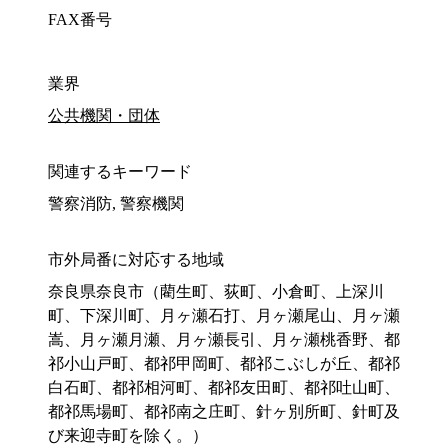
FAX番号
業界
公共機関・団体
関連するキーワード
警察消防, 警察機関
市外局番に対応する地域
奈良県奈良市（藺生町、荻町、小倉町、上深川
町、下深川町、月ヶ瀬石打、月ヶ瀬尾山、月ヶ瀬
嵩、月ヶ瀬月瀬、月ヶ瀬長引、月ヶ瀬桃香野、都
祁小山戸町、都祁甲岡町、都祁こぶしが丘、都祁
白石町、都祁相河町、都祁友田町、都祁吐山町、
都祁馬場町、都祁南之庄町、針ヶ別所町、針町及
び来迎寺町を除く。）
○ ○ ○ ○
Task details:
The response must consist of the entries above exactly as they stand, minus any pictures.

Answer to this task:
FAX番号
業界
公共機関・団体
関連するキーワード
警察消防, 警察機関
市外局番に対応する地域
奈良県奈良市（藺生町、荻町、小倉町、上深川
町、下深川町、月ヶ瀬石打、月ヶ瀬尾山、月ヶ瀬
嵩、月ヶ瀬月瀬、月ヶ瀬長引、月ヶ瀬桃香野、都
祁小山戸町、都祁甲岡町、都祁こぶしが丘、都祁
白石町、都祁相河町、都祁友田町、都祁吐山町、
都祁馬場町、都祁南之庄町、針ヶ別所町、針町及
び来迎寺町を除く。）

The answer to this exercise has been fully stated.